Third, the charity uses the language of investments and returns when talking to both donors and financial professionals.
“We shouldn’t be saying, ‘Hey, why don’t you give to us from your donor-advised fund?’” Shadyac says. “What we should say is: ‘If you’d like to make an investment into St. Jude Children’s Research Hospital, can we talk about the best ways to make that happen?’”
People with DAFs, he says, often view their giving as “an investment to further the mission that they are supporting.”
St. Jude’s approach is similar to what other organizations pursuing DAF donors are doing, says professor Genevieve Shaker. As part of research she is conducting but has not yet published, Shaker interviewed almost 50 fundraisers about their strategies to win gifts from people with DAFs, and their answers mirrored some of St. Jude’s approaches.
“They tried to build relationships with their community foundation, with wealth advisers in their communities, with philanthropic advisers to become more visible to the sponsors,” says Shaker, who teaches philanthropic studies at Indiana University Lilly Family School of Philanthropy.
DAF Donors Are Changing
St. Jude, like other charities, is getting donations through DAFs not just from the ultrawealthy, but also from small and midsize donors.
“We see the whole gamut, but I do think increasingly it’s becoming more of a middle-income option as they see the benefits of that giving vehicle,” Shadyac says.
One such donor who isn’t giving millions through his DAF, but is giving steadily, is Dr. Vernon Rayford, who established a DAF with his wife. They contribute $425 monthly to their DAF and dole the money out to a variety of charities throughout the year, including St. Jude.
“We give to local charities in our community,” Rayford says, noting they also give to a nursing association and a pediatric free clinic.

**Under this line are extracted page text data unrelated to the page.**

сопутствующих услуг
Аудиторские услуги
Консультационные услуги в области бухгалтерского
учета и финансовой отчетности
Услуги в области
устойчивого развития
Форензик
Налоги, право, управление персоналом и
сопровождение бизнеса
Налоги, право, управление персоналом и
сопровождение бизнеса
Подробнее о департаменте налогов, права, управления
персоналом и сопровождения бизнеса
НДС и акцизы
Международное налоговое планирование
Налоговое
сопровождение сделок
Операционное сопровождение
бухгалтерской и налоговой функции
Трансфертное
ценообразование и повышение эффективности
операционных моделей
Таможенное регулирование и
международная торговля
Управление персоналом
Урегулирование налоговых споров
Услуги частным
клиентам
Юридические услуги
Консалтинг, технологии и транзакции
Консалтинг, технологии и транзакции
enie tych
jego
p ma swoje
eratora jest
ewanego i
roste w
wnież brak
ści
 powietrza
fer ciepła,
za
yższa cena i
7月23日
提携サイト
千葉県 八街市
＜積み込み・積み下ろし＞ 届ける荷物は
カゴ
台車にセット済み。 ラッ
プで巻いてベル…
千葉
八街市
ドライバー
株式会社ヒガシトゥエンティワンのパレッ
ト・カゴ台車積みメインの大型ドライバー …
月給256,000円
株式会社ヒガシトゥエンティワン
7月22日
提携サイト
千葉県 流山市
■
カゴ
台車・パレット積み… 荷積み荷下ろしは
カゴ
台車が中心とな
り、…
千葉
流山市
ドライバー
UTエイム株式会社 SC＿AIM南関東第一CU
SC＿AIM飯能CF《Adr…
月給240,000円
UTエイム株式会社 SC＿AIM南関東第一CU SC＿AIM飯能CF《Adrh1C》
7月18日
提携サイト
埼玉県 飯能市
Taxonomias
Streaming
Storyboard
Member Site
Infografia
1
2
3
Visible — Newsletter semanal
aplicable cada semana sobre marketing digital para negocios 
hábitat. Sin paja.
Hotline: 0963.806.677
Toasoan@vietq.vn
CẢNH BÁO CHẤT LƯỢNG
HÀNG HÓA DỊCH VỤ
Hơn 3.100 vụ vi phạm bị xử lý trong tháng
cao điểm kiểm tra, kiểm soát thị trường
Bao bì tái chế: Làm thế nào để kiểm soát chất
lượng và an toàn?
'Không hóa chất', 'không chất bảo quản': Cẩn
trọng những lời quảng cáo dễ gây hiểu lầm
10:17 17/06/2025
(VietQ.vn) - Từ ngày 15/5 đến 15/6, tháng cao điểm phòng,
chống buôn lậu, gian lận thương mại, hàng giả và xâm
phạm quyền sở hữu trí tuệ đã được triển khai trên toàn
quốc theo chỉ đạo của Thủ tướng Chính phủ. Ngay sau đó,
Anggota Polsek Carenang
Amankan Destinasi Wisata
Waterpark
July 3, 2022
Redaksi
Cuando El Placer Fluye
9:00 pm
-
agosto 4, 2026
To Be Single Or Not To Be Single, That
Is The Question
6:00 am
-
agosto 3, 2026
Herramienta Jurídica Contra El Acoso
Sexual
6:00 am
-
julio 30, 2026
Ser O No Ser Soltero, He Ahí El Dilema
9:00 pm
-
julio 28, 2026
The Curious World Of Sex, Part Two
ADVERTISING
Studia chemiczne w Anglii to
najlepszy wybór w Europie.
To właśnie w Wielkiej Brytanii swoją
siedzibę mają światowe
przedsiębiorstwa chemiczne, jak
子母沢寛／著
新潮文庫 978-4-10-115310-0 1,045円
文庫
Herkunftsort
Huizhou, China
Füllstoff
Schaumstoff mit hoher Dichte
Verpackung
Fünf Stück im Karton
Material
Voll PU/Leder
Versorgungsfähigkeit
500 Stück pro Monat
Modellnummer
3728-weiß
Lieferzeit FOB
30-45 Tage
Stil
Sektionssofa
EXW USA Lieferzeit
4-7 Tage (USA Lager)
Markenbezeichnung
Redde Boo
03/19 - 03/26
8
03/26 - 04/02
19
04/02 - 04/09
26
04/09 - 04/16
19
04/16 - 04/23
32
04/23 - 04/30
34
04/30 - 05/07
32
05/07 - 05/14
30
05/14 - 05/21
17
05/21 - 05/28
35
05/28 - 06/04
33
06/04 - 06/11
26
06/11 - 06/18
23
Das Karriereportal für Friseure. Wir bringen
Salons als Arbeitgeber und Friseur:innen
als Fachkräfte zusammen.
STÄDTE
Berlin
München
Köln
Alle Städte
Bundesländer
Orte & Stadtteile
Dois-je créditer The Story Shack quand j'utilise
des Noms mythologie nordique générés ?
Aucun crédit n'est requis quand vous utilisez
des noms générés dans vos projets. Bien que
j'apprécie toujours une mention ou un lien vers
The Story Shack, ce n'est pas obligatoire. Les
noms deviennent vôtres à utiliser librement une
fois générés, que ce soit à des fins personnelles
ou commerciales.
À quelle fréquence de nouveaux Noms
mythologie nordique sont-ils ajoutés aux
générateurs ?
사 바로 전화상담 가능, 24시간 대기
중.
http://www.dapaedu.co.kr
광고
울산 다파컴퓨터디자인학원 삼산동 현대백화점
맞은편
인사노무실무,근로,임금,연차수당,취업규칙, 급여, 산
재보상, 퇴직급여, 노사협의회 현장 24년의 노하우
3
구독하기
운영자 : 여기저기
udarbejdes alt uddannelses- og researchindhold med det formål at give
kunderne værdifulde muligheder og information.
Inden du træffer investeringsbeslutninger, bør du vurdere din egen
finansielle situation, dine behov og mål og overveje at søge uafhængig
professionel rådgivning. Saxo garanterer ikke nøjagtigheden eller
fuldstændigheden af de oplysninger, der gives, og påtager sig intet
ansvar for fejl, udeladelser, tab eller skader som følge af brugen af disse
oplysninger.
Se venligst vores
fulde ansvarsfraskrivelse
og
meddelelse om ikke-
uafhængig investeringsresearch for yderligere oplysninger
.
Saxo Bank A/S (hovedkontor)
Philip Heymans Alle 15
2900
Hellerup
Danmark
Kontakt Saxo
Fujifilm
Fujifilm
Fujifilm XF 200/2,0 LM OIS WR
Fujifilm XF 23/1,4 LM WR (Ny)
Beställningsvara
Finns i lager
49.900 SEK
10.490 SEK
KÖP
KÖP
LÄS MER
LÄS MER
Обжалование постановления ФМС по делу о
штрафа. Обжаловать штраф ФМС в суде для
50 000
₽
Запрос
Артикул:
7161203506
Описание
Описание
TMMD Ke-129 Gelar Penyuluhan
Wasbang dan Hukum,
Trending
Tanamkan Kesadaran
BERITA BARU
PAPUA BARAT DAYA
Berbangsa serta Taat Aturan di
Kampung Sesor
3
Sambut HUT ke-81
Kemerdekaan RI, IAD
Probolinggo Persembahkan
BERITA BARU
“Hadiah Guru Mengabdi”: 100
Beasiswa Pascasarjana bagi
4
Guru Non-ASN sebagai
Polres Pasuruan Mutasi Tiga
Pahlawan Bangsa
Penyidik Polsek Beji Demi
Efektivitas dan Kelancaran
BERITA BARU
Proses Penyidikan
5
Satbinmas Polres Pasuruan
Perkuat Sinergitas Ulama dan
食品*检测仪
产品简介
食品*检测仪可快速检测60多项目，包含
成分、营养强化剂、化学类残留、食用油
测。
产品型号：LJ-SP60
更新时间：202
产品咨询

Rayford, who trained in internal medicine and pediatrics, has seen throughout his career the toll having both extensive medical bills and a sick child can have on a family. He admires the St. Jude approach, which guarantees parents will never see a bill so they can focus on being present for their ill child. While Rayford initially got involved with St. Jude to run a race, the organization’s messaging and tailored outreach got him more deeply involved. In particular, one of St. Jude’s advisers reached out to Rayford and began sharing the work the hospital does in the area of sickle-cell research and care. St. Jude asked Rayford, who is Black, to make a gift to a program that honors one of St. Jude’s first Black doctors, who pioneered innovative sickle-cell treatments.
Now that he’s been donating through a DAF for three years, Rayford has come to love the ease of the process.
“It’s a very durable way of giving,” Rayford says. “Another upside is its convenience around tax time. You don’t necessarily have to cobble together the check stubs and gift acknowledgments from the myriad of places that you support.”
This broadening of DAF donors is being seen across the field, according to Shaker.
“Everybody said they’re getting more DAF gifts now than they did in the past,” she says. “They are seeing a broadening in the group of donors who are using DAFs. As more people have started to use DAFs, they are seeing more people who don’t fit that stereotype [of being ultrawealthy].”
Be Ready for DAF Supporters
More new-to-DAF donors are coming into the field, and Shaker says some of them are looking to charities to help advise them.
“People are getting DAFs because their financial advisers say, ‘Hey, you really should do this,’” she says. “And then people are like, ‘Oh, now what?’”
In her research, Shaker found that fundraisers felt they had to have a good base of knowledge about DAFs to talk to donors who had questions, as well as to talk to donors who were “very sophisticated” in their DAF use.
“These donors seem more savvy,” she says. “They spend time thinking about their philanthropy.”